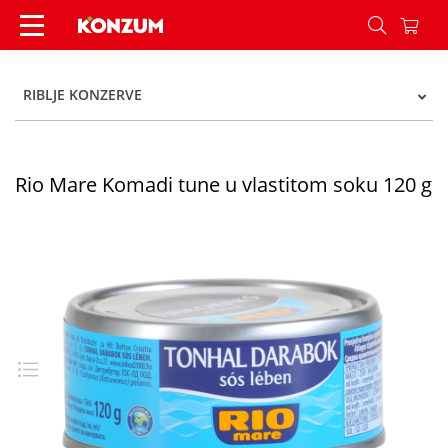
Rio Mare Komadi tune u vlastitom soku 120 g - 
RIBLJE KONZERVE
Rio Mare Komadi tune u vlastitom soku 120 g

What to work on: Start at the line containing "RIBLJE KONZERVE" and return each line up to and including the last line of the material.

Answer to this task:
RIBLJE KONZERVE
Rio Mare Komadi tune u vlastitom soku 120 g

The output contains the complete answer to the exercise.